February 11, 2008 Sergey Bobkov
Department of Mathematics, University of Minnesota
Concentration of distributions of sums and randomized CLT's for dependent observations.
[abstract]We give review of some results about randomized forms of the central limit theorem for dependent observations and will discuss the concentration methods in the study of randomized sums.
February 4, 2008 Prasad Tetali
School of Mathematics & School of Computer Science, Georgia Institute of Technology
On Correlation Decay in Matchings and Multi-spin Systems
[abstract]In the first part of the talk, we will describe a deterministic fully polynomial time approximation scheme (FPTAS) for computing the total number of matchings in a bounded degree graph, which is a #P-complete problem. The approach is based on the so-called correlation decay technique originating in statistical physics. The second part of the talk deals with the construction of a computation tree for interacting systems modeled using graphs that preserve the marginal probability of any vertex of interest. In particular we construct, for any finite graph and a fixed vertex, a finite computation tree with appropriately defined boundary conditions so that the marginal probability on the tree at the vertex matches that on the graph. For several interacting systems, we show using our approach that if there is strong spatial mixing on an infinite regular tree, then one has strong spatial mixing for any given graph with maximum degree bounded by that of the regular tree.

The talk is based on joint works with M. Bayati (Microsoft), C. Nair (Hong Kong), D. Gamarnik (MIT) and D. Katz (MIT).
January 28, 2008 Nick Reed
Department of Physics, Yale University
Geometry of random minimum spanning trees
[abstract]Given a connected finite graph with costs (real numbers) assigned to the edges, the minimum spanning tree is defined to be an acyclic subgraph (a tree) that is spanning (meets all the vertices) such that the sum of the costs of the edges occupied by the tree is minimized. We consider the random version in which the costs on the edges are independent random variables, uniformly distributed between 0 and 1. The model arises physically as the strong-disorder limit of a spin glass. Using Kruskal's greedy algorithm to solve a random instance leads to a relation with bond (Bernoulli) percolation on the same graph, which we exploit throughout. We address the geometry of the random trees when the graph is a portion of the hypercubic lattice in d dimensions. As a first step, we consider instead the case in which the graph is the "Bethe lattice" (infinite Cayley tree, of fixed degree at all vertices). This requires use of "wired" boundary conditions to obtain a non-trivial minimum spanning forest. We show that the connected component of the forest containing any given vertex has of order M**3 vertices within M steps of the given vertex. This is interpeted (heuristically) as implying that in high dimensions (d>6) on the lattice in Euclidean space the connected components contain R**6 vertices within Euclidean distance R. Second, we address the fractal dimension of the path connecting any two vertices on the MST in Euclidean space. (This has been addressed numerically in d=2 dimensions by several other authors.) We set up an expansion for the related problem in which the Kruskal process is halted at the percolation threshold, producing a minimum spanning forest. (It has been argued that the use of this model produces the same result as the MST itself.) Taking a heuristic continuum limit and using renormalization group methods, we calculate this dimension to first order in 6-d for d<6 (for d>6, we argue that it is 2, as for a Brownian random walk).

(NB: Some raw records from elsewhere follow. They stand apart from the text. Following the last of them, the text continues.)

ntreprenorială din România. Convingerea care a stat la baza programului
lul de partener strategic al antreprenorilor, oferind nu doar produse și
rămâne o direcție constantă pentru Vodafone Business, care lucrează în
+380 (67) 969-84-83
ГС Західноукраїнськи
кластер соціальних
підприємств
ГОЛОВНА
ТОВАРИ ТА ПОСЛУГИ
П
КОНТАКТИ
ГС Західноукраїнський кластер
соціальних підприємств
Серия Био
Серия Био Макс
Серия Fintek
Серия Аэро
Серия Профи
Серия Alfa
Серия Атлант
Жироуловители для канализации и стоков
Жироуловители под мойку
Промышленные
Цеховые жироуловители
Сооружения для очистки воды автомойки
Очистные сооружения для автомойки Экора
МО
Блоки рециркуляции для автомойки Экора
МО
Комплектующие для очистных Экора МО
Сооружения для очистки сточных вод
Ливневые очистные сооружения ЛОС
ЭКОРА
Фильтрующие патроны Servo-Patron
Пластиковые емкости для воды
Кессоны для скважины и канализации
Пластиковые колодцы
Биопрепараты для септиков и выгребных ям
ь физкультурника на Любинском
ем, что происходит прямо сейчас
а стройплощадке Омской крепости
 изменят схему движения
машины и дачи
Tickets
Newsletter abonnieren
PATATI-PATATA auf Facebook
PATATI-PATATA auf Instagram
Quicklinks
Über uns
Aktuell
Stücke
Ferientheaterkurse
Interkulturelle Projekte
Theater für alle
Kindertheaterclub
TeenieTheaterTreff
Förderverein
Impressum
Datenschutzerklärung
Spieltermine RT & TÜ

Work done in collaboration with Tom Jackson (Yale).
January 14, 2008 Robin Pemantle
Department of Mathematics, University of Pennsylvania
An upper bound on the time for quadratic sieving
[abstract]Central to many factoring algorithms in use today is the following random process: generate random numbers in the interval [1,N] until some subset has a product which is a square (and there is a computable witness to this). Naive probabilistic models for the distribution of prime factors suggest that this stopping time has a very sharp threshold. Based on more sophisticated probabilistic models, we find a rigorous upper bound that is within a factor of 4/3 of a proven lower bound, and conjecture that our upper bound is in fact asymptotically sharp.

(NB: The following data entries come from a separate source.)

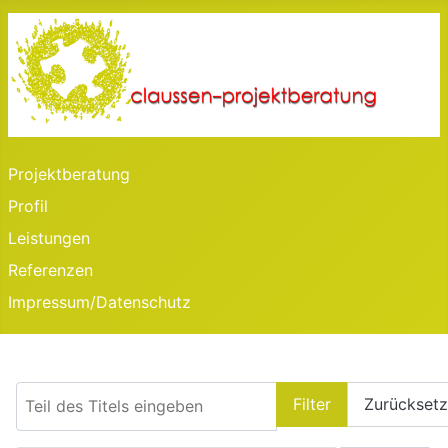
Projektberatung
Profil
Leistungen
Referenzen
Impressum/Datenschutz
Teil des Titels eingeben
Filter
Zurückset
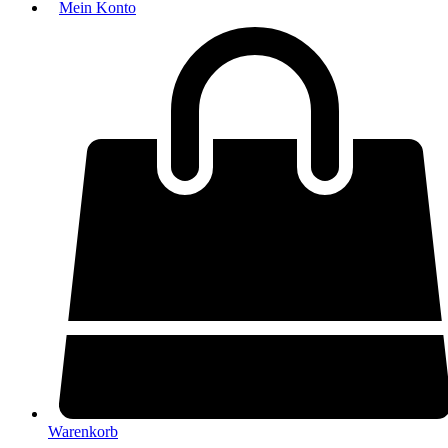
Mein Konto
Warenkorb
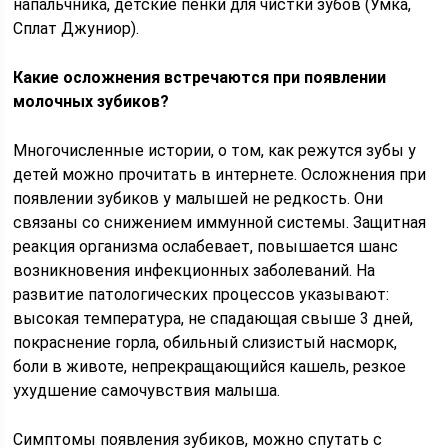
напальчника, детские пенки для чистки зубов (Умка,
Сплат Джуниор).
Какие осложнения встречаются при появлении
молочных зубиков?
Многочисленные истории, о том, как режутся зубы у
детей можно прочитать в интернете. Осложнения при
появлении зубиков у малышей не редкость. Они
связаны со снижением иммунной системы. Защитная
реакция организма ослабевает, повышается шанс
возникновения инфекционных заболеваний. На
развитие патологических процессов указывают:
высокая температура, не спадающая свыше 3 дней,
покраснение горла, обильный слизистый насморк,
боли в животе, непрекращающийся кашель, резкое
ухудшение самочувствия малыша.
Симптомы появления зубиков, можно спутать с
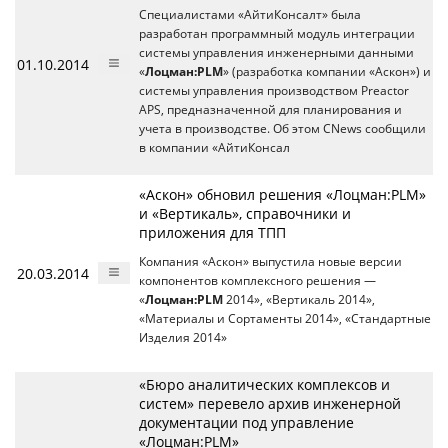
Специалистами «АйтиКонсалт» была
разработан программный модуль интеграции
системы управления инженерными данными
01.10.2014
«
Лоцман:PLM
» (разработка компании «Аскон») и
системы управления производством Preactor
APS, предназначенной для планирования и
учета в производстве. Об этом CNews сообщили
в компании «АйтиКонсал
«Аскон» обновил решения «Лоцман:PLM»
и «Вертикаль», справочники и
приложения для ТПП
Компания «Аскон» выпустила новые версии
20.03.2014
компонентов комплексного решения —
«
Лоцман:PLM
2014», «Вертикаль 2014»,
«Материалы и Сортаменты 2014», «Стандартные
Изделия 2014»
«Бюро аналитических комплексов и
систем» перевело архив инженерной
документации под управление
«Лоцман:PLM»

This is joint work with Andrew Granville, Ernie Croot and Prasad Tetali.
December 3, 2007 Michael Nussbaum
Department of Mathematics, Cornell University
The Chernoff lower bound for symmetric quantum hypothesis testing
[abstract]Symmetric hypothesis testing in quantum statistics is considered, where the hypotheses are density operators on a finite dimensional complex Hilbert space, representing states of a finite quantum system. A lower bound on the asymptotic rate exponents of Bayesian error probabilities is proved. The bound represents a quantum extension of the Chernoff bound, which gives the best asymptotically achievable error exponent in classical discrimination between two probability measures on a finite set. In the present framework the classical result is reproduced if the two hypothetic density operators commute. Recently it has been shown that the lower bound is achievable also in the generic quantum (noncommutative) case. This implies that the result is one part of the definitive quantum Chernoff bound.
November 26, 2007 Ji Zhu
Department of Statistics, University of Michigan
Group Variable Selection via Hierarchical Lasso and Its Oracle Property
[abstract]In many engineering and scientific applications, predictor variables are grouped, for example, in biological applications where assayed genes or proteins can be grouped by biological role. Common statistical analysis methods such as ANOVA, factor analysis, and functional modeling with partially ordered basis sets also exhibit natural variable groupings. We develop a new variable selection method that respects the group constraint. Our new method enjoys benefits that existing successful methods do not have, while offering the potential for achieving asymptotic "oracle" properties.
November 12, 2007 Robert E. Kass
Department of Statistics and Center for the Neural Basis of Cognition, Carnegie Mellon University
Some Statistical Methods for Analyzing Neural Spike Trains
[abstract]One of the most important techniques in learning about the functioning of the brain has involved examining neuronal activity in laboratory animals under varying experimental conditions. Neural information is represented and communicated through series of action potentials, or spike trains, and the central scientific issue in many studies concerns the physiological significance that should be attached to a particular neuron firing pattern in a particular part of the brain. In addition, a major relatively new effort in neurophysiology involves the use of multielectrode recording, in which responses from dozens of neurons are recorded simultaneously. Among other things, this has made possible the construction of brain-controlled robotic devices, which could benefit people whose movement has been severely impaired.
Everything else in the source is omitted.